Agent skill

proteinmpnn

Design protein sequences using ProteinMPNN inverse folding. Use this skill when: (1) Designing sequences for RFdiffusion backbones, (2) Redesigning existing protein sequences, (3) Fixing specific residues while designing others, (4) Optimizing sequences for expression or stability, (5) Multi-state or negative design. For backbone generation, use rfdiffusion or bindcraft.

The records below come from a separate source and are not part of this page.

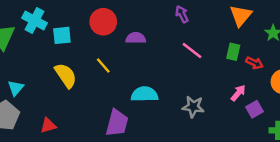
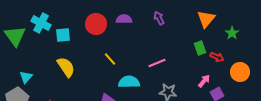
purple semicircle: (136, 38) -> (124, 19), moved
pink line: (192, 50) -> (157, 63), moved, turned -60
green rectangle: (233, 52) -> (200, 48), turned -32
yellow line: (103, 65) -> (110, 59), moved

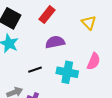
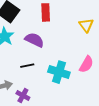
red rectangle: (47, 15) -> (46, 12), turned -48
purple semicircle: (55, 42) -> (34, 40), moved, turned 30

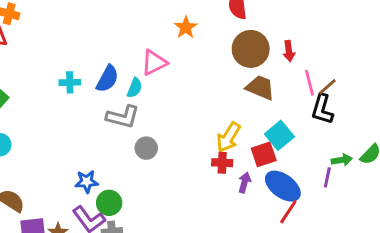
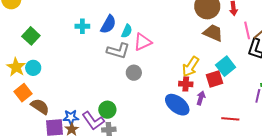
pink triangle: (154, 63) -> (143, 42), moved
blue star: (87, 182) -> (71, 117), moved
blue ellipse: (283, 186) -> (177, 105), moved
red line: (288, 212) -> (230, 119), turned 60

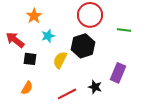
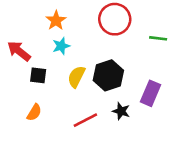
orange star: (34, 16) -> (56, 20), moved
black hexagon: (83, 46) -> (108, 75), moved

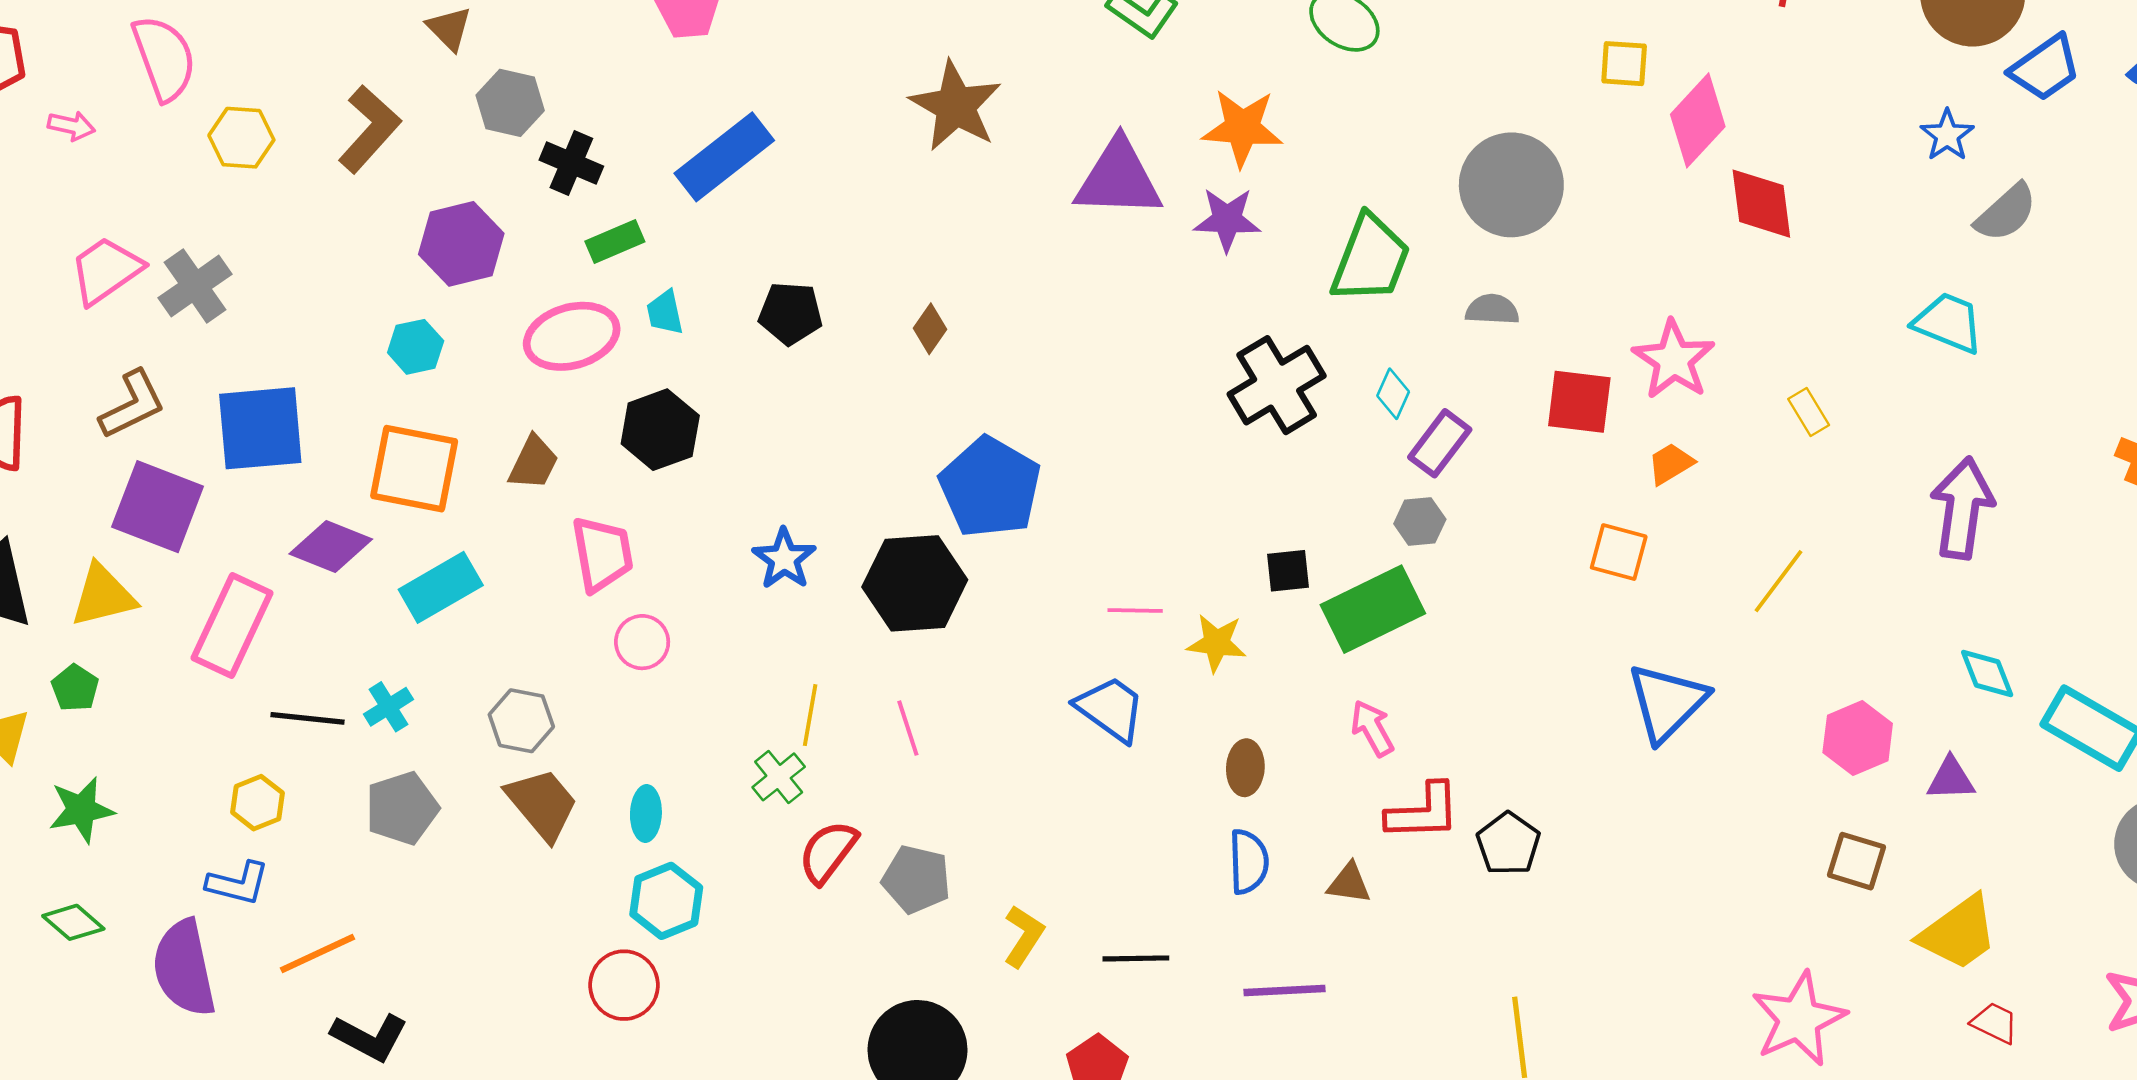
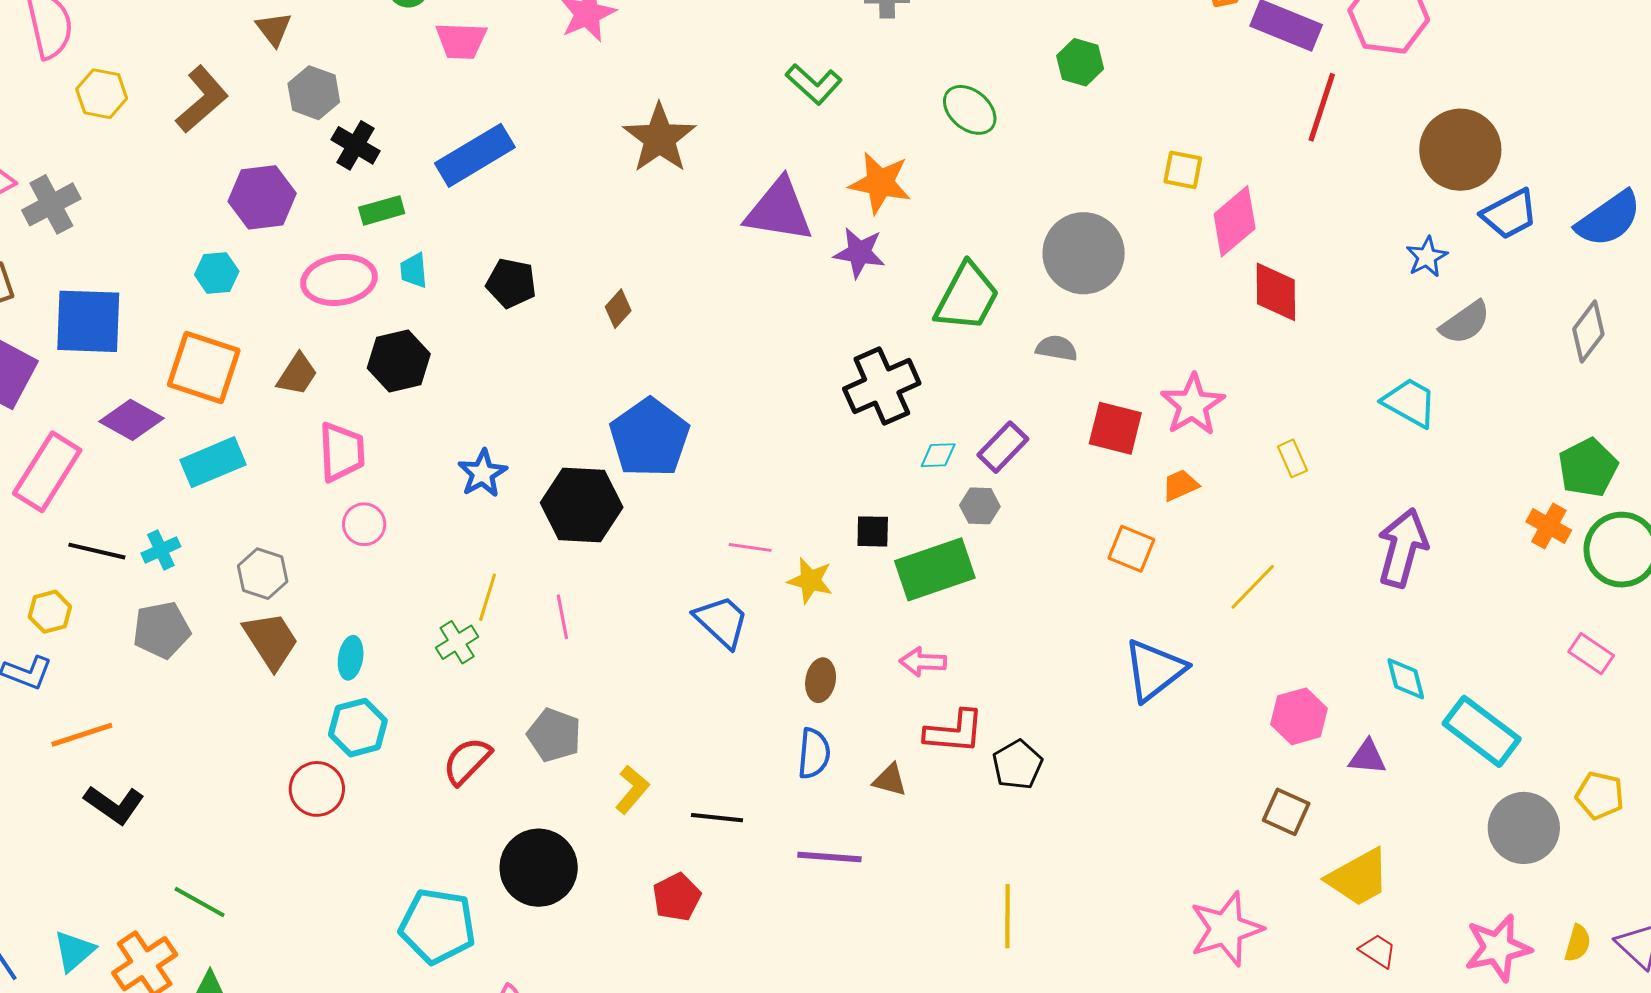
cyan diamond: (1393, 394) -> (938, 455), moved, turned 57
pink arrow: (1372, 728) -> (923, 662), turned -66
red semicircle: (828, 852) -> (467, 761), moved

For ligand-aware design, use ligandmpnn. For solubility optimization, use solublempnn.

View SKILL.md on GitHub Repository

Stars 2,009

Forks 275

Install this agent skill to your Project

npx add-skill https://github.com/FreedomIntelligence/OpenClaw-Medical-Skills/tree/main/skills/proteinmpnn

SKILL.md

ProteinMPNN Sequence Design

Prerequisites

Requirement	Minimum	Recommended
Python	3.8+	3.10
CUDA	11.0+	11.7+
GPU VRAM	8GB	16GB (T4)
RAM	8GB	16GB

How to run

First time? See Installation Guide to set up Modal and biomodals.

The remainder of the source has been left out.